> **Exercise brief**: All records below must be retyped exactly.

> **Extracted entries**:

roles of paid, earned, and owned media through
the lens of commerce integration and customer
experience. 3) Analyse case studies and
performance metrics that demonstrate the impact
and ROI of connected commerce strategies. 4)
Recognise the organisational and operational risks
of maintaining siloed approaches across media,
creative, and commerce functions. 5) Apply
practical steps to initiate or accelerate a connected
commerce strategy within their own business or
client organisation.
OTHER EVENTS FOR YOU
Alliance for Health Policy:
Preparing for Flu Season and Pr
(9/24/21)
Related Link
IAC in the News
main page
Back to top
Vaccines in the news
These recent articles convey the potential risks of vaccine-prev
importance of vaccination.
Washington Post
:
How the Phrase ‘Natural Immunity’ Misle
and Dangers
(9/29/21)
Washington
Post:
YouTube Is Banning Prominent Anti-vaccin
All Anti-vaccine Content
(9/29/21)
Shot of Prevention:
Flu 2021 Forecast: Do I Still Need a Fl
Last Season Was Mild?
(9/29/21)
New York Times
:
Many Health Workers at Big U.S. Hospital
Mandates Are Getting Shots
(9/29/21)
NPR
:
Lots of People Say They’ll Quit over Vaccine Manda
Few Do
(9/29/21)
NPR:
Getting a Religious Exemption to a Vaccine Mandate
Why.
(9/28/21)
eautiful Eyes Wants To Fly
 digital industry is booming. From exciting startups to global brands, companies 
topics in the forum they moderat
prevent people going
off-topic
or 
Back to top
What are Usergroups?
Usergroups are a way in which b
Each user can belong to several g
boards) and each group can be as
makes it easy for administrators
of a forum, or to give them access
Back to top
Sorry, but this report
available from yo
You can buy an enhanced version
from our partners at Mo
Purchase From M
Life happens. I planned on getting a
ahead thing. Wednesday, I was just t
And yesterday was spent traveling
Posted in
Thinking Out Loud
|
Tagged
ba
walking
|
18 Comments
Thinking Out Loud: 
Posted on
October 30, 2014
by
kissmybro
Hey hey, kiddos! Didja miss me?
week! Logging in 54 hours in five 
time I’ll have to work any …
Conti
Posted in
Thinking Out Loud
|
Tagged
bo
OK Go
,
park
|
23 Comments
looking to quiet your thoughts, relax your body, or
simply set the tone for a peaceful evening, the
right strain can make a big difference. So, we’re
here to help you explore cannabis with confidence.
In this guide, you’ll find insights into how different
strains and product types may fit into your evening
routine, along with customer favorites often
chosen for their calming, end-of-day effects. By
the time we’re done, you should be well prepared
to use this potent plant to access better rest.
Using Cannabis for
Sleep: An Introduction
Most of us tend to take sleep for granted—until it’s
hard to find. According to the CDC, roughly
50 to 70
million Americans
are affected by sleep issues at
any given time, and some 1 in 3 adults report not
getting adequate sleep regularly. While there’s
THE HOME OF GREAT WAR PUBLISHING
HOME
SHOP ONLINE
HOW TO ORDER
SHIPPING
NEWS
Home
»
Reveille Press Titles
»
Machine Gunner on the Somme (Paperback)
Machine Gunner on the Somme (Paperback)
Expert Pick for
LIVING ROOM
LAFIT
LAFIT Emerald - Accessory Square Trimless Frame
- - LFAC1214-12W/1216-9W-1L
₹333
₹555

> **Task solution**:
roles of paid, earned, and owned media through
the lens of commerce integration and customer
experience. 3) Analyse case studies and
performance metrics that demonstrate the impact
and ROI of connected commerce strategies. 4)
Recognise the organisational and operational risks
of maintaining siloed approaches across media,
creative, and commerce functions. 5) Apply
practical steps to initiate or accelerate a connected
commerce strategy within their own business or
client organisation.
OTHER EVENTS FOR YOU
Alliance for Health Policy:
Preparing for Flu Season and Pr
(9/24/21)
Related Link
IAC in the News
main page
Back to top
Vaccines in the news
These recent articles convey the potential risks of vaccine-prev
importance of vaccination.
Washington Post
:
How the Phrase ‘Natural Immunity’ Misle
and Dangers
(9/29/21)
Washington
Post:
YouTube Is Banning Prominent Anti-vaccin
All Anti-vaccine Content
(9/29/21)
Shot of Prevention:
Flu 2021 Forecast: Do I Still Need a Fl
Last Season Was Mild?
(9/29/21)
New York Times
:
Many Health Workers at Big U.S. Hospital
Mandates Are Getting Shots
(9/29/21)
NPR
:
Lots of People Say They’ll Quit over Vaccine Manda
Few Do
(9/29/21)
NPR:
Getting a Religious Exemption to a Vaccine Mandate
Why.
(9/28/21)
eautiful Eyes Wants To Fly
 digital industry is booming. From exciting startups to global brands, companies 
topics in the forum they moderat
prevent people going
off-topic
or 
Back to top
What are Usergroups?
Usergroups are a way in which b
Each user can belong to several g
boards) and each group can be as
makes it easy for administrators
of a forum, or to give them access
Back to top
Sorry, but this report
available from yo
You can buy an enhanced version
from our partners at Mo
Purchase From M
Life happens. I planned on getting a
ahead thing. Wednesday, I was just t
And yesterday was spent traveling
Posted in
Thinking Out Loud
|
Tagged
ba
walking
|
18 Comments
Thinking Out Loud: 
Posted on
October 30, 2014
by
kissmybro
Hey hey, kiddos! Didja miss me?
week! Logging in 54 hours in five 
time I’ll have to work any …
Conti
Posted in
Thinking Out Loud
|
Tagged
bo
OK Go
,
park
|
23 Comments
looking to quiet your thoughts, relax your body, or
simply set the tone for a peaceful evening, the
right strain can make a big difference. So, we’re
here to help you explore cannabis with confidence.
In this guide, you’ll find insights into how different
strains and product types may fit into your evening
routine, along with customer favorites often
chosen for their calming, end-of-day effects. By
the time we’re done, you should be well prepared
to use this potent plant to access better rest.
Using Cannabis for
Sleep: An Introduction
Most of us tend to take sleep for granted—until it’s
hard to find. According to the CDC, roughly
50 to 70
million Americans
are affected by sleep issues at
any given time, and some 1 in 3 adults report not
getting adequate sleep regularly. While there’s
THE HOME OF GREAT WAR PUBLISHING
HOME
SHOP ONLINE
HOW TO ORDER
SHIPPING
NEWS
Home
»
Reveille Press Titles
»
Machine Gunner on the Somme (Paperback)
Machine Gunner on the Somme (Paperback)
Expert Pick for
LIVING ROOM
LAFIT
LAFIT Emerald - Accessory Square Trimless Frame
- - LFAC1214-12W/1216-9W-1L
₹333
₹555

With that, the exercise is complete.